▶ DIRECTIONS FOR THIS TASK
In the records below, find the line that contains "way more than I expected—plus, it’s a" and the line that contains "employment opportunities. We". Set down exactly those lines and every line between them, and nothing more.

▶ RECORDS PROVIDED
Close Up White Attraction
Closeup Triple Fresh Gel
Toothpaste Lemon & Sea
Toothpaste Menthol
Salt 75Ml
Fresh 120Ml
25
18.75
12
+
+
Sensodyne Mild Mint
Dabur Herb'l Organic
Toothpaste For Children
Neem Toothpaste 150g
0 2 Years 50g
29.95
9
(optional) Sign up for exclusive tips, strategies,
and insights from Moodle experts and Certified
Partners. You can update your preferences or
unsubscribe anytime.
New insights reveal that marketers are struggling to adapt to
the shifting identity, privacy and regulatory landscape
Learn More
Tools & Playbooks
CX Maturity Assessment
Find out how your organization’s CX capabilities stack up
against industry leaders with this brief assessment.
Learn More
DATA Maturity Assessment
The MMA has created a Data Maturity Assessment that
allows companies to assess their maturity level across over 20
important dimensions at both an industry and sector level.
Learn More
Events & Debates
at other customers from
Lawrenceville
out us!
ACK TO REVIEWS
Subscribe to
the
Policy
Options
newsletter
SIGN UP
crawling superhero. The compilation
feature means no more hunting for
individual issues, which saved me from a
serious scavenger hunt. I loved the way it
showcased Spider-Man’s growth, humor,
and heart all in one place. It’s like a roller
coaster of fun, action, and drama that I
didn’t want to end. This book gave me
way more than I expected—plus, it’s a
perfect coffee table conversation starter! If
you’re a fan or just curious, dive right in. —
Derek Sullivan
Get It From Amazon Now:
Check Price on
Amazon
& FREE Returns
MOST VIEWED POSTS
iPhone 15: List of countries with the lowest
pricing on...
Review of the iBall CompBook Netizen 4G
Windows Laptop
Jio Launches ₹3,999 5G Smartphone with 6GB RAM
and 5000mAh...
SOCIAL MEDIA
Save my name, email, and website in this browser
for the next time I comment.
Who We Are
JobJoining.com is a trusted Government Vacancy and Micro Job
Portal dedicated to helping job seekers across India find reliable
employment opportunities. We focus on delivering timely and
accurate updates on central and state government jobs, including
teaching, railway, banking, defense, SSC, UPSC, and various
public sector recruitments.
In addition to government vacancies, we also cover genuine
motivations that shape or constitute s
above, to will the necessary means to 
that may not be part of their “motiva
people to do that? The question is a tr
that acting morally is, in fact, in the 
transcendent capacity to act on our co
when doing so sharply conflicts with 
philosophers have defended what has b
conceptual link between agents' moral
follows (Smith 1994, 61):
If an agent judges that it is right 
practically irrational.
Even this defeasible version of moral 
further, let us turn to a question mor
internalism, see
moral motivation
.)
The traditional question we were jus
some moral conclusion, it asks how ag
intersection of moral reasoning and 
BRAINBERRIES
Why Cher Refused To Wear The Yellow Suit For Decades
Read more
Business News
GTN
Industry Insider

▶ OUTPUT BELOW
way more than I expected—plus, it’s a
perfect coffee table conversation starter! If
you’re a fan or just curious, dive right in. —
Derek Sullivan
Get It From Amazon Now:
Check Price on
Amazon
& FREE Returns
MOST VIEWED POSTS
iPhone 15: List of countries with the lowest
pricing on...
Review of the iBall CompBook Netizen 4G
Windows Laptop
Jio Launches ₹3,999 5G Smartphone with 6GB RAM
and 5000mAh...
SOCIAL MEDIA
Save my name, email, and website in this browser
for the next time I comment.
Who We Are
JobJoining.com is a trusted Government Vacancy and Micro Job
Portal dedicated to helping job seekers across India find reliable
employment opportunities. We focus on delivering timely and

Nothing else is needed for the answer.